The scientists were able to harness the power of the immune system by creating a small molecule with two different ends, so that one end of the molecule binds to the fungus, and the other to antibodies already present in human blood.

“On one side, we need something which can always interact with antibodies, the antibody-recruiting terminus. On the other side, we need something which can interact with the pathological cells, some specific target which is expressed only on the fungal cell wall,” said Chirkin, who used his chemistry background to design and synthesize potential molecules.

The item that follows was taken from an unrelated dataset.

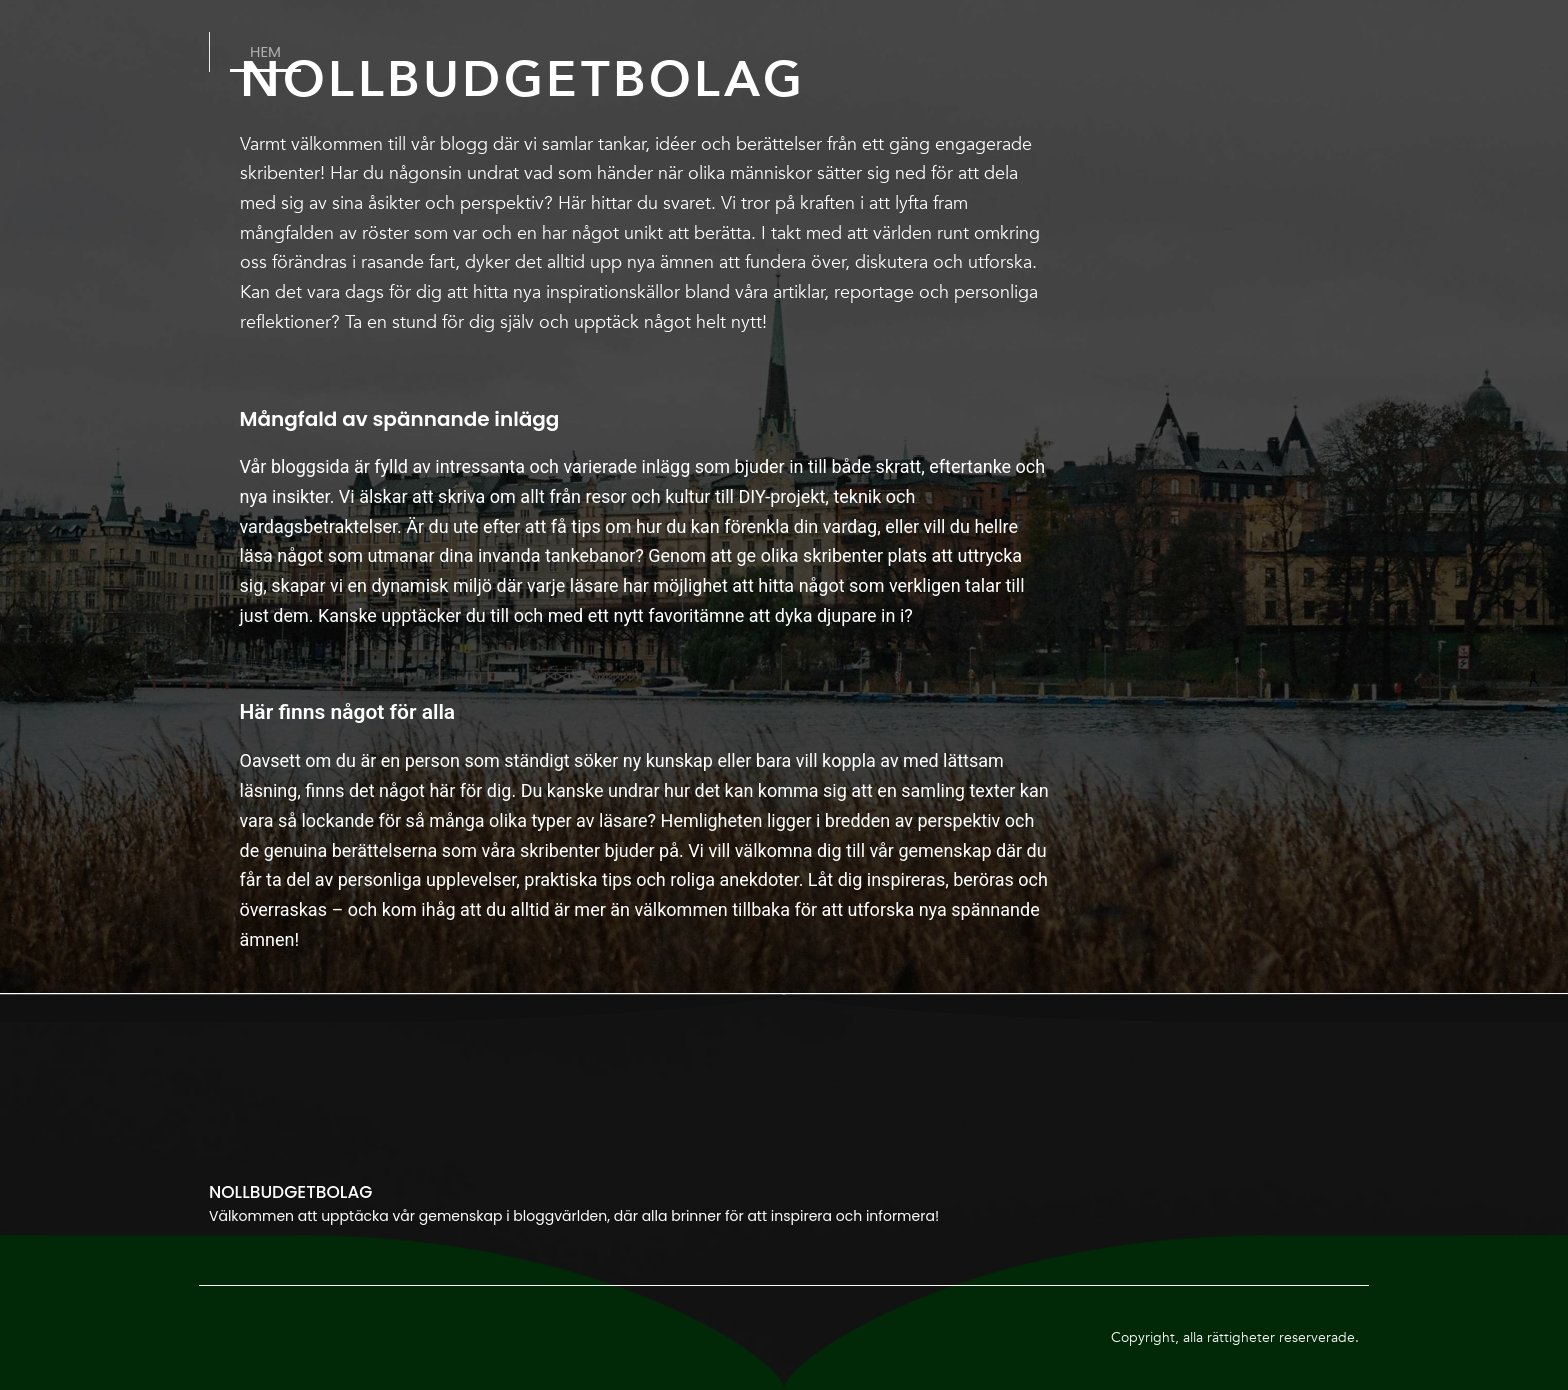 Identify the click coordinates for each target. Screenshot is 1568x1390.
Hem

The researchers began by creating modified versions of a molecule called calcofluor, which selectively binds to chitin, a sugar found in fungal cell walls but not human cells. Because there was not a good test to measure the efficacy of the molecules Chirkin created, Muthusamy devised a novel test. The common human pathogen C. albicans was treated with different antibody-recruiting molecules targeting fungi (ARM-Fs). When the ARM-F was able to recruit antibodies to the fungal cell, the complex could be recognized and “eaten up” by human immune cells. Looking for fluorescently labeled fungal cells, the scientists were able to quantify how efficiently the fungal cells were eaten up by the immune cells.

“It is very unique in biology to target fungal cells using immune effectors; it is not usual in the literature, so we had to develop our own assays to test the efficacy of these compounds,” said Muthusamy. This new methodology can be used by scientists in the future to continue study in the field.

In addition to avoiding side effects, an advantage to the ARM-F approach is that fungi are unlikely to develop drug resistance. Unlike common antibiotics, which quickly become obsolete, an ARM-F drug could likely be used without drug resistant strains developing. Chitin, the target molecule on fungal cell walls, is a sugar polymer. While proteins evolve quickly to evade our immune defense system due to errors in DNA replication, sugars are not coded for by DNA and therefore do not possess the same ability to quickly mutate.

“Chitin is a key element of the fungal cell wall, and it is a polysaccharide. This is a chemical substance, so the fungus really cannot change it. The fungus can make less of it, but that also would reduce its chance of survival,” said Muthusamy.

Moreover, small molecules tend to be more stable than other drug compounds and can be ingested, unlike biological molecules. This means that a drug from an ARM-F could likely be taken orally as a pill—much easier than an injection or other delivery method.

While this study holds promise, the molecule must undergo further testing before it can be used on patients. So far, the ARM-F has only been tested in cells. The molecule must next undergo rigorous testing in mouse models before entering clinical trials. If all goes well, many patients stand to benefit from this work.